**Directions**
Copy down the listing below exactly, please, including every line.

**Extracted material**
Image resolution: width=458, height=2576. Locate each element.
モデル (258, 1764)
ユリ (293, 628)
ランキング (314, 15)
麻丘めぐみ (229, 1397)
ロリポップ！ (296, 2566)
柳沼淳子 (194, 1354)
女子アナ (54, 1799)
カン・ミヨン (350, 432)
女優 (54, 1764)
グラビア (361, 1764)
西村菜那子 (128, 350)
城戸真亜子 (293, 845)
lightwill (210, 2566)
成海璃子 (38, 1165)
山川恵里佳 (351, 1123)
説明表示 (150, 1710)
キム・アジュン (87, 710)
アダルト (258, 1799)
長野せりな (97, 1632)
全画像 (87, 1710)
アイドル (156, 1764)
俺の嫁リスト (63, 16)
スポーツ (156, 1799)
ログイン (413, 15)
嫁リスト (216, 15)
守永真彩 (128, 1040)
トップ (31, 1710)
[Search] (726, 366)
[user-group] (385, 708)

**Answer to this exercise**
Image resolution: width=458, height=2576. Locate each element.
モデル (258, 1764)
ユリ (293, 628)
ランキング (314, 15)
麻丘めぐみ (229, 1397)
ロリポップ！ (296, 2566)
柳沼淳子 (194, 1354)
女子アナ (54, 1799)
カン・ミヨン (350, 432)
女優 (54, 1764)
グラビア (361, 1764)
西村菜那子 (128, 350)
城戸真亜子 (293, 845)
lightwill (210, 2566)
成海璃子 (38, 1165)
山川恵里佳 (351, 1123)
説明表示 (150, 1710)
キム・アジュン (87, 710)
アダルト (258, 1799)
長野せりな (97, 1632)
全画像 (87, 1710)
アイドル (156, 1764)
俺の嫁リスト (63, 16)
スポーツ (156, 1799)
ログイン (413, 15)
嫁リスト (216, 15)
守永真彩 (128, 1040)
トップ (31, 1710)
[Search] (726, 366)
[user-group] (385, 708)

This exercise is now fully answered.